╭──

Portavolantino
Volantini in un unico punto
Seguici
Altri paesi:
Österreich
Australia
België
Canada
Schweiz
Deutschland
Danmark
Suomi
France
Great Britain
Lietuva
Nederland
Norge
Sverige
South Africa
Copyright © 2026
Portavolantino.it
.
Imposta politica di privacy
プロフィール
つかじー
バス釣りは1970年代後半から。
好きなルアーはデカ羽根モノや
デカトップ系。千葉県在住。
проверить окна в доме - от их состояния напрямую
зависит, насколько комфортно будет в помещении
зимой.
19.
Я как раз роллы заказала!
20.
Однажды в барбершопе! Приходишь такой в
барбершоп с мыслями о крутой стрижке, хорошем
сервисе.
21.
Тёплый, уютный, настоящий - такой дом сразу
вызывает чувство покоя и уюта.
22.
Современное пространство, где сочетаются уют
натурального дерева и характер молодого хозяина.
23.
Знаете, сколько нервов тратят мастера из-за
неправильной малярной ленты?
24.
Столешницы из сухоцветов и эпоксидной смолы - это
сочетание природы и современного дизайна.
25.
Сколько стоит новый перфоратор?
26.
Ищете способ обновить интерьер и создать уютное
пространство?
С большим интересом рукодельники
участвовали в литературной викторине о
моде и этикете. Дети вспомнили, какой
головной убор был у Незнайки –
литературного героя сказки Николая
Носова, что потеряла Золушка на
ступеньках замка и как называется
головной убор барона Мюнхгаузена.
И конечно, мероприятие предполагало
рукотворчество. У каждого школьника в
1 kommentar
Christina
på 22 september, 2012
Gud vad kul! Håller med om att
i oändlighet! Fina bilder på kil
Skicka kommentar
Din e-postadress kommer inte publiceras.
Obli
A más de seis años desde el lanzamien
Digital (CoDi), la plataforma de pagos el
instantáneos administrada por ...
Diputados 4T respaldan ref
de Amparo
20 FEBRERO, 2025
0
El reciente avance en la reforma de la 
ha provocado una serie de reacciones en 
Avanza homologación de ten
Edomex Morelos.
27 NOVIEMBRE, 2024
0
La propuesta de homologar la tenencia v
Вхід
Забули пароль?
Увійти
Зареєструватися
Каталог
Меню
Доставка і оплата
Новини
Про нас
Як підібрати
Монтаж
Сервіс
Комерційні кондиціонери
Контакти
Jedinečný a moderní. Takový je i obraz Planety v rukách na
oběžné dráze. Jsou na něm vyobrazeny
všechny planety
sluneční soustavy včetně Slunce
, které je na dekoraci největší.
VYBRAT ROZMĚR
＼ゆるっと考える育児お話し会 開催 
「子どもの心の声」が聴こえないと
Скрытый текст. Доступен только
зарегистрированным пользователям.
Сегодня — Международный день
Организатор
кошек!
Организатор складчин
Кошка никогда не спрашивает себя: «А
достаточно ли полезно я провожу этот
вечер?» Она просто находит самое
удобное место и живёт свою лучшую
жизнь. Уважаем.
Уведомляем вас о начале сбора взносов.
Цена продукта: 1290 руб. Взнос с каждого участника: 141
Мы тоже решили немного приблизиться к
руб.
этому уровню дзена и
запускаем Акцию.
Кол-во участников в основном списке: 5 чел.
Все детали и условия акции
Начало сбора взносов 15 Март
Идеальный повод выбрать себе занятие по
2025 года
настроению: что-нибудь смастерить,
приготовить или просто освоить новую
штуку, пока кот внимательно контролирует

╰──

#### Task description
An exact copy of every line above is what this asks for.

#### Written answer
Portavolantino
Volantini in un unico punto
Seguici
Altri paesi:
Österreich
Australia
België
Canada
Schweiz
Deutschland
Danmark
Suomi
France
Great Britain
Lietuva
Nederland
Norge
Sverige
South Africa
Copyright © 2026
Portavolantino.it
.
Imposta politica di privacy
プロフィール
つかじー
バス釣りは1970年代後半から。
好きなルアーはデカ羽根モノや
デカトップ系。千葉県在住。
проверить окна в доме - от их состояния напрямую
зависит, насколько комфортно будет в помещении
зимой.
19.
Я как раз роллы заказала!
20.
Однажды в барбершопе! Приходишь такой в
барбершоп с мыслями о крутой стрижке, хорошем
сервисе.
21.
Тёплый, уютный, настоящий - такой дом сразу
вызывает чувство покоя и уюта.
22.
Современное пространство, где сочетаются уют
натурального дерева и характер молодого хозяина.
23.
Знаете, сколько нервов тратят мастера из-за
неправильной малярной ленты?
24.
Столешницы из сухоцветов и эпоксидной смолы - это
сочетание природы и современного дизайна.
25.
Сколько стоит новый перфоратор?
26.
Ищете способ обновить интерьер и создать уютное
пространство?
С большим интересом рукодельники
участвовали в литературной викторине о
моде и этикете. Дети вспомнили, какой
головной убор был у Незнайки –
литературного героя сказки Николая
Носова, что потеряла Золушка на
ступеньках замка и как называется
головной убор барона Мюнхгаузена.
И конечно, мероприятие предполагало
рукотворчество. У каждого школьника в
1 kommentar
Christina
på 22 september, 2012
Gud vad kul! Håller med om att
i oändlighet! Fina bilder på kil
Skicka kommentar
Din e-postadress kommer inte publiceras.
Obli
A más de seis años desde el lanzamien
Digital (CoDi), la plataforma de pagos el
instantáneos administrada por ...
Diputados 4T respaldan ref
de Amparo
20 FEBRERO, 2025
0
El reciente avance en la reforma de la 
ha provocado una serie de reacciones en 
Avanza homologación de ten
Edomex Morelos.
27 NOVIEMBRE, 2024
0
La propuesta de homologar la tenencia v
Вхід
Забули пароль?
Увійти
Зареєструватися
Каталог
Меню
Доставка і оплата
Новини
Про нас
Як підібрати
Монтаж
Сервіс
Комерційні кондиціонери
Контакти
Jedinečný a moderní. Takový je i obraz Planety v rukách na
oběžné dráze. Jsou na něm vyobrazeny
všechny planety
sluneční soustavy včetně Slunce
, které je na dekoraci největší.
VYBRAT ROZMĚR
＼ゆるっと考える育児お話し会 開催 
「子どもの心の声」が聴こえないと
Скрытый текст. Доступен только
зарегистрированным пользователям.
Сегодня — Международный день
Организатор
кошек!
Организатор складчин
Кошка никогда не спрашивает себя: «А
достаточно ли полезно я провожу этот
вечер?» Она просто находит самое
удобное место и живёт свою лучшую
жизнь. Уважаем.
Уведомляем вас о начале сбора взносов.
Цена продукта: 1290 руб. Взнос с каждого участника: 141
Мы тоже решили немного приблизиться к
руб.
этому уровню дзена и
запускаем Акцию.
Кол-во участников в основном списке: 5 чел.
Все детали и условия акции
Начало сбора взносов 15 Март
Идеальный повод выбрать себе занятие по
2025 года
настроению: что-нибудь смастерить,
приготовить или просто освоить новую
штуку, пока кот внимательно контролирует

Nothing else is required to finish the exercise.